In recent years, organic EL displays using electroluminescence (EL) of an organic material have been attracting attention as one of the next generation flat-panel displays replacing liquid crystal displays. Unlike voltage-operating liquid crystal displays, the organic EL displays are current-operating device, and there is an urgent need for development of thin-film transistors (thin-film semiconductor device) having excellent on-off characteristics as the driving circuits of the active-matrix display device.
As a thin-film transistor achieving excellent on-characteristics, a thin-film transistor having one semiconductor layer on the gate insulating layer, which is used as a projecting channel layer has been disclosed (patent literature 1). According to this technology disclosed, the thickness from the bottom surface of the projecting shape to the upper surface on each side is smaller than the thickness from the bottom surface of the projecting shape to the upper surface at the center of the projecting shape. More specifically, at the lower part of the projecting shape in the channel layer which is a current path, when current flows between the source electrode and the drain electrode through the lower part of the sides of the projecting shape in the channel layer, the thickness on the lower part on both sides of the projecting shape of the channel layer is smaller than the upper part of the projecting shape.

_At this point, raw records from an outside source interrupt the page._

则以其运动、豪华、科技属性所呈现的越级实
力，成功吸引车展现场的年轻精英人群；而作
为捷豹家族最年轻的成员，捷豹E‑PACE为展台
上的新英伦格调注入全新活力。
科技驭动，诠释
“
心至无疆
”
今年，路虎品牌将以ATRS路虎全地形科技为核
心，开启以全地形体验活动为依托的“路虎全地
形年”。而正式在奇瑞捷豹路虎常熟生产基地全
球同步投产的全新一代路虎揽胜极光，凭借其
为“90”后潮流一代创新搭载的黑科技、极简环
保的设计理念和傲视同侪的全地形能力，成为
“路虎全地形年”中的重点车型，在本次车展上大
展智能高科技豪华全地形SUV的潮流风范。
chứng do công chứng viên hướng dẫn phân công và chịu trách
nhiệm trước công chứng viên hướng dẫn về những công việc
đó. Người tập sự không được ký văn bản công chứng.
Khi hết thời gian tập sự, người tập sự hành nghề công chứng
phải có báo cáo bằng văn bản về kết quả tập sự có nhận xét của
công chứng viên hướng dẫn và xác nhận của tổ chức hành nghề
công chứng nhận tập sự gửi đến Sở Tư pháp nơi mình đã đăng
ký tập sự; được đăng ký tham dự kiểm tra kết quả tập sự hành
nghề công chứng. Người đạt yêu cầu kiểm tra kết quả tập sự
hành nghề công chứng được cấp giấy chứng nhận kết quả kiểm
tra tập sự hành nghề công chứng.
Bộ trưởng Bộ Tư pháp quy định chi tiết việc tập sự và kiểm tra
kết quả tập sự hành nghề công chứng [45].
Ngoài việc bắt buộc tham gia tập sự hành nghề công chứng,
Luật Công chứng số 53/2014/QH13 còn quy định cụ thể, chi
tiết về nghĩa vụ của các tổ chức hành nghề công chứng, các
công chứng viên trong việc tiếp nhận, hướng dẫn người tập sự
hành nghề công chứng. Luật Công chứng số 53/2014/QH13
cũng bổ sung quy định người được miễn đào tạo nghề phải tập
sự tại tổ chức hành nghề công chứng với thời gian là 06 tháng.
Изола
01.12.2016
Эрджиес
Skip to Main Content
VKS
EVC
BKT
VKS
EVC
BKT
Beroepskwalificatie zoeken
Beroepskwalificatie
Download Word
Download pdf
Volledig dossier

Accordingly, it is possible to reduce the resistance component in the vertical direction of the channel layer. Accordingly, it is possible to achieve low resistance across the lower part of the projecting shape in the channel layer, and thus the on-state current in the thin-film transistor is increased. Note that, while the mobility of the non-crystalline silicon is approximately 1 cm2/Vs, the mobility of the crystalline silicon is large, and is approximately 100 cm2/Vs. Accordingly, in order to implement a thin-film transistor having excellent on-characteristics, the semiconductor layer is formed of crystalline silicon, for example.
As a thin-film transistor achieving excellent on-characteristics and off-characteristics, the a thin-film transistor including a crystalline silicon layer formed on the gate insulating layer, and a non-crystalline silicon layer formed on both sides of the crystalline silicon layer is disclosed (the patent literature 2). According to this technology, the non-crystalline silicon is irradiated with a laser beam from an opening between the source electrode and the drain electrode so as to crystallize the non-crystalline silicon as the channel layer. With this, the non-crystalline silicon in the central region of the channel layer is crystallized into crystalline silicon, and the crystalline silicon is formed as a path for current in the channel layer. Accordingly, the on-state current in the thin-film transistor increases. In addition, when the turn-off operation is performed in the thin-film transistor, a depletion layer formed in a reverse-bias state between the channel layer and the drain serves as a barrier for carriers, achieving the turn-off operation. However, in the depletion layer, electrons and holes are thermally formed, which results in thermal generation current that deteriorates off-characteristics. Furthermore, a gate voltage large on the turn-off side is applied; the depletion layer is formed in the channel layer on the side facing the gate electrode. Here, since a large electric field is applied in a concentrated matter in the depletion layer, the band in the channel layer is significantly curved. As a result, tunnel current is generated, which deteriorates the off-characteristics as the leakage current. According to this technique disclosed, a non-crystalline silicon layer is formed on both sides of the crystalline silicon layer. The band gap of the non-crystalline silicon is larger than the crystalline silicon. Accordingly, a large energy is necessary for thermally generating electrons and holes, and a potential barrier causing the tunnel effect is large as well. Accordingly, forming the non-crystalline silicon layer on both sides of the crystalline silicon layer prevents the generation of the thermal generation current and the tunnel leakage current, reducing the off-state current. As described above, forming a channel layer including crystalline silicon increasing the on-state current and non-crystalline silicon reducing the off-state current achieves excellent on-characteristics and off-characteristics.